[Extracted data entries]
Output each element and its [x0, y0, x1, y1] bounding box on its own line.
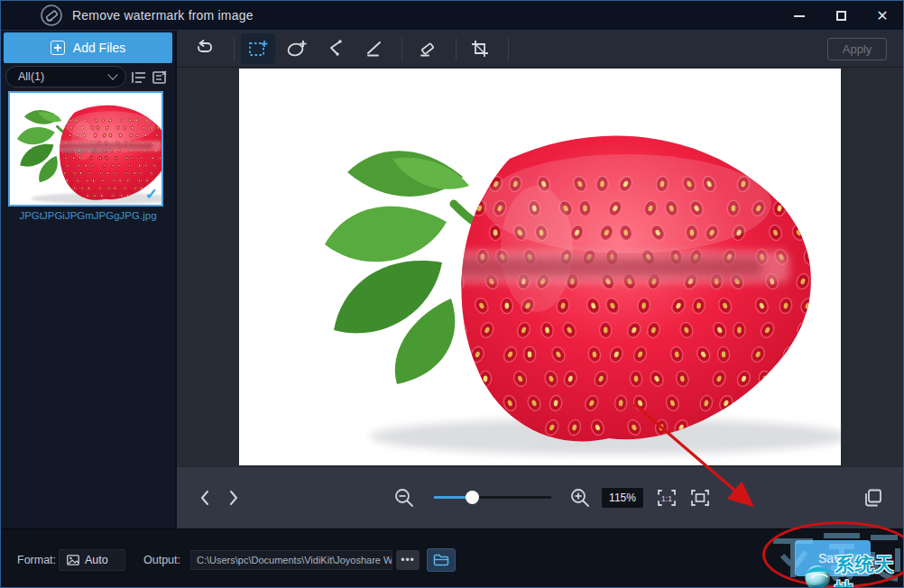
fit-to-screen-button[interactable] — [688, 487, 712, 509]
polygon-select-tool[interactable] — [318, 33, 353, 64]
crop-tool[interactable] — [463, 33, 497, 64]
content-area: Apply — [177, 31, 904, 528]
eraser-icon — [417, 39, 437, 59]
app-eraser-icon — [40, 4, 63, 27]
image-format-icon — [67, 555, 79, 565]
actual-size-button[interactable]: 1:1 — [655, 487, 678, 509]
toolbar-divider — [456, 38, 457, 60]
edit-toolbar: Apply — [177, 31, 904, 68]
list-view-icon[interactable] — [130, 69, 148, 87]
file-thumbnail[interactable]: wondershare ✓ — [8, 91, 163, 207]
browse-output-button[interactable]: ••• — [396, 550, 420, 570]
output-path-field[interactable]: C:\Users\pc\Documents\VidiKit\Joyoshare … — [190, 550, 392, 570]
minimize-icon — [794, 15, 805, 17]
format-label: Format: — [17, 554, 56, 566]
add-files-label: Add Files — [73, 41, 125, 55]
open-output-folder-button[interactable] — [427, 548, 456, 572]
file-filter-value: All(1) — [18, 70, 44, 83]
save-button[interactable]: Save — [795, 540, 871, 576]
maximize-icon — [836, 11, 846, 21]
add-files-button[interactable]: Add Files — [4, 32, 172, 63]
title-bar: Remove watermark from image ✕ — [1, 1, 903, 31]
zoom-in-button[interactable] — [569, 487, 591, 509]
file-sidebar: Add Files All(1) — [1, 31, 175, 528]
zoom-percentage-readout[interactable]: 115% — [602, 488, 643, 508]
marquee-select-icon — [247, 39, 269, 59]
line-tool[interactable] — [357, 33, 392, 64]
zoom-slider[interactable] — [434, 496, 551, 500]
output-label: Output: — [143, 554, 180, 566]
zoom-slider-track — [472, 496, 551, 499]
file-name-label: JPGtJPGiJPGmJPGgJPG.jpg — [1, 210, 175, 221]
ellipse-select-tool[interactable] — [280, 33, 314, 64]
crop-icon — [470, 39, 490, 59]
filter-row: All(1) — [1, 66, 175, 91]
toolbar-divider — [401, 38, 402, 60]
chevron-down-icon — [107, 69, 117, 79]
marquee-select-tool[interactable] — [241, 33, 275, 64]
folder-icon — [433, 554, 449, 566]
ellipse-select-icon — [286, 39, 308, 59]
preview-area: 115% 1:1 — [177, 68, 904, 528]
undo-button[interactable] — [188, 33, 222, 64]
app-window: Remove watermark from image ✕ Add Files … — [0, 0, 904, 588]
remove-file-icon[interactable] — [151, 69, 169, 87]
thumbnail-watermark-text: wondershare — [10, 146, 161, 155]
preview-controls-bar: 115% 1:1 — [177, 467, 904, 528]
minimize-button[interactable] — [779, 1, 820, 31]
apply-button[interactable]: Apply — [827, 38, 887, 60]
close-button[interactable]: ✕ — [862, 1, 903, 31]
strawberry-image — [239, 69, 841, 465]
selected-check-icon: ✓ — [145, 185, 158, 204]
format-value: Auto — [85, 554, 108, 566]
line-tool-icon — [364, 39, 384, 59]
zoom-slider-handle[interactable] — [466, 491, 479, 504]
undo-icon — [195, 39, 215, 59]
add-plus-icon — [51, 41, 65, 55]
body-row: Add Files All(1) — [1, 31, 904, 528]
compare-original-button[interactable] — [862, 487, 884, 509]
maximize-button[interactable] — [820, 1, 862, 31]
eraser-tool[interactable] — [410, 33, 444, 64]
toolbar-divider — [508, 38, 509, 60]
format-dropdown[interactable]: Auto — [59, 549, 125, 571]
svg-text:1:1: 1:1 — [661, 494, 672, 503]
toolbar-divider — [234, 38, 235, 60]
close-icon: ✕ — [876, 9, 888, 23]
window-title: Remove watermark from image — [72, 8, 254, 23]
next-image-button[interactable] — [227, 489, 240, 507]
zoom-out-button[interactable] — [393, 487, 415, 509]
image-canvas[interactable] — [239, 69, 841, 465]
file-filter-dropdown[interactable]: All(1) — [5, 66, 126, 87]
previous-image-button[interactable] — [198, 489, 211, 507]
status-bar: Format: Auto Output: C:\Users\pc\Documen… — [1, 528, 904, 588]
polygon-select-icon — [326, 39, 346, 59]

# What the exercise asks:
Counting only lines that contain the word "area", state how many appear in the entries, and add nothing.

# Response:
2